Les minimalistes

Je suis allé regarder cet après-midi plusieurs sites de personnes se revendiquant « minimalistes ».
Je fus frappé par ce monsieur qui avait choisi de n’avoir que deux chaises, une fourchette et pas de four en me disant que c’était surtout d’une vie de moine solitaire qu’il nous parlait.
D’autres avaient des univers si zen et si « clean » qu’il en ressortait quasiment l’impression qu’ils vivent en milieu aseptisé, médicalisé.
Ordre, propreté, vide… une certaine austérité… le monsieur de tout à l’heure dépliait chaque soir son matelas pour une personne. Chasteté en plus ?
Mais je ne suis pas certain que ranger l’extérieur range vraiment l’intérieur et je crains que la posture ne masque peut-être une difficulté à se positionner dans la complexité et la profusion du Monde …

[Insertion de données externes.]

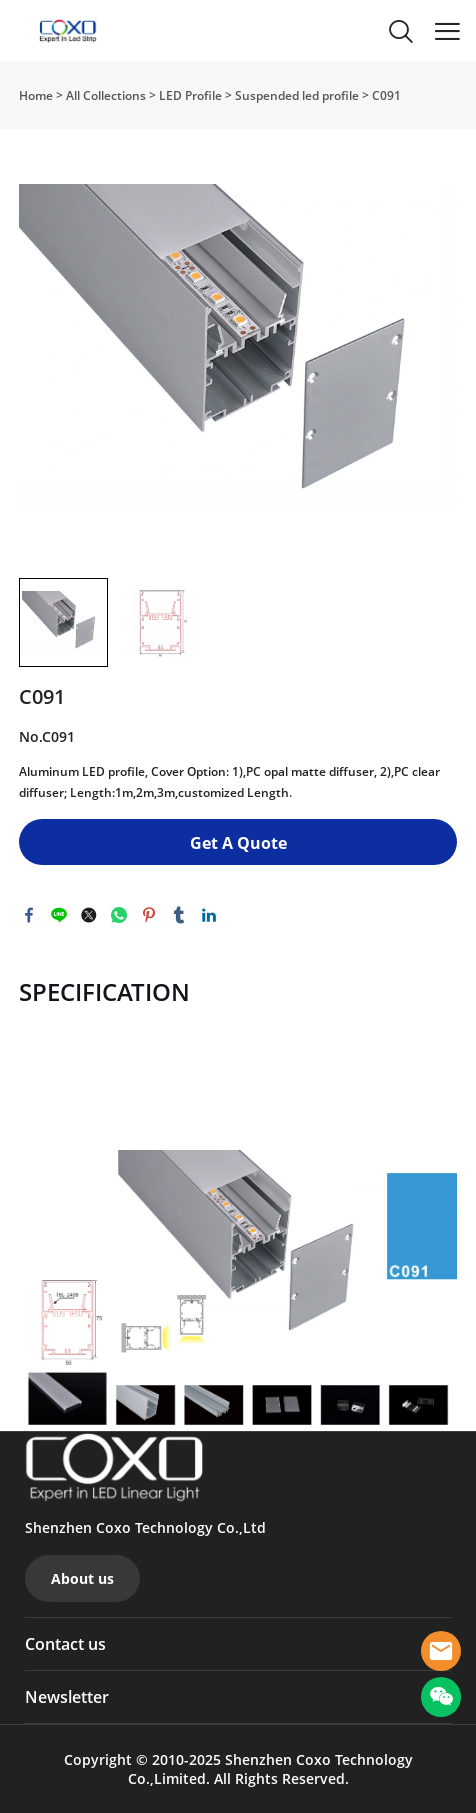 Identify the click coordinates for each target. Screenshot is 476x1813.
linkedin (209, 915)
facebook (29, 915)
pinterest (149, 915)
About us (82, 1578)
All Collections (106, 95)
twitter (89, 915)
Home (36, 95)
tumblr (179, 915)
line (59, 915)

Cela dit, trier, éliminer, ne pas s’encombrer d’un certain nombre d’objets inutiles, je suis assez pour. J’aime l’idée de posséder peu de choses…

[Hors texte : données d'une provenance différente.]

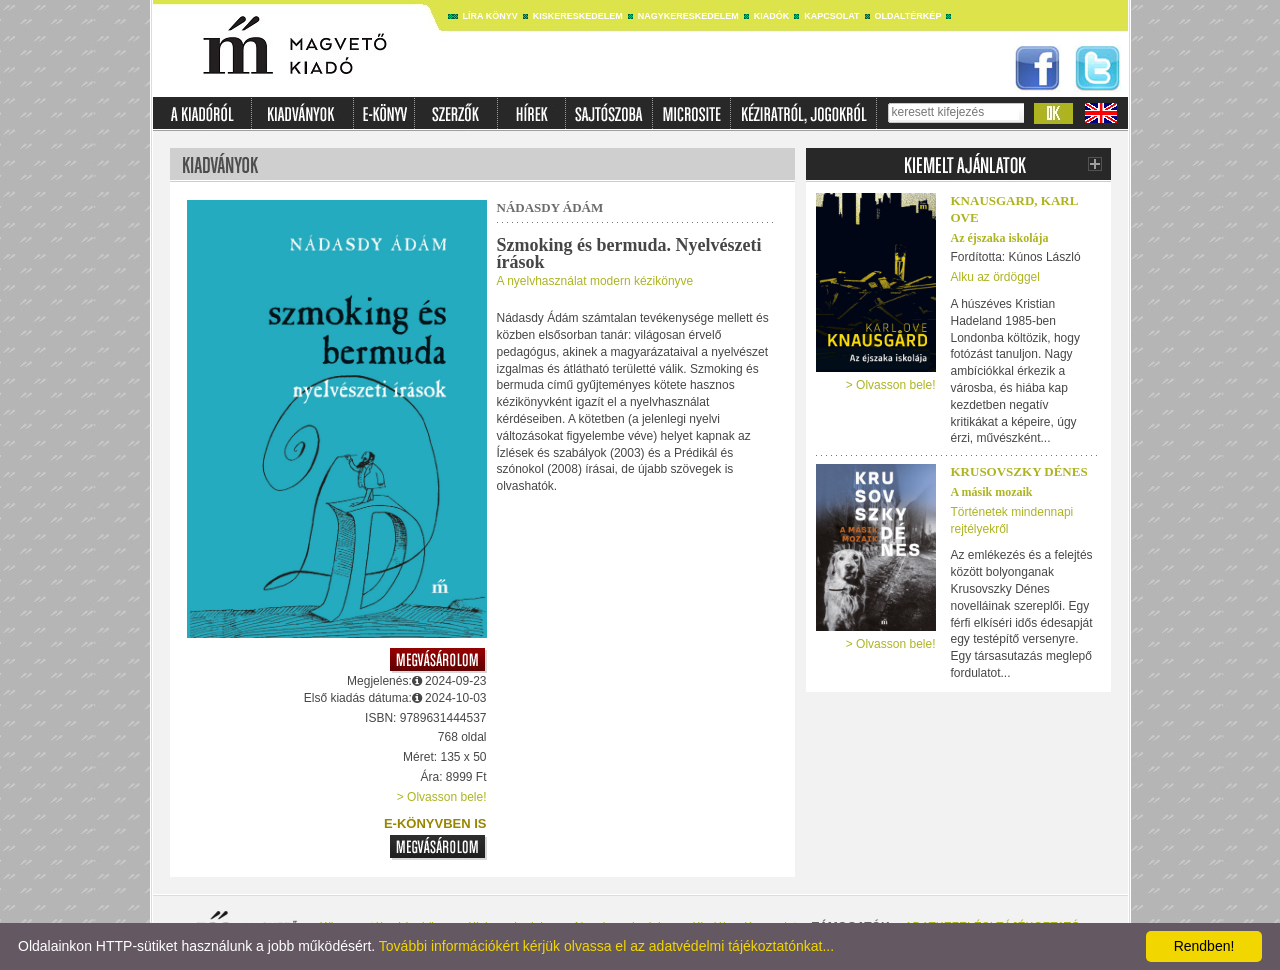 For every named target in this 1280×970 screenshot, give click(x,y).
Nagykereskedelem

J’ai pu jeter un grand sac de factures bien anciennes et si j’ai encore hésité à faire le tri dans mes propres écrits, j’ai bien allégé le bureau…
Visiter ce que l’on possède dans la maison et peu à peu éliminer ce que l’on ne porte pas ou plus, simplifier… la période qui s’annonce va m’aider à avancer en ce sens. On peut éprouver un plaisir certain et puis pourquoi notamment garder les objets par trop usés qui méritent de partir au recyclage plutôt que d’encombrer les fonds de placard.
L’une de mes plus grandes difficultés cependant, serait de me séparer des livres et des trente-trois tours… Encore que parmi ceux-ci figurent certains qui se retrouvent là sans attrait ni intérêt particulier et que j’ai sur le faire pour certains… mais quel regret d’avoir donné ou jeté certains livres d’enfance !
J’ai vu aussi combien j’ai été perturbé et le suis encore, de ne pas retrouver un disque aimé et d’en venir à soupçonner des visiteurs de l’avoir subtilisé…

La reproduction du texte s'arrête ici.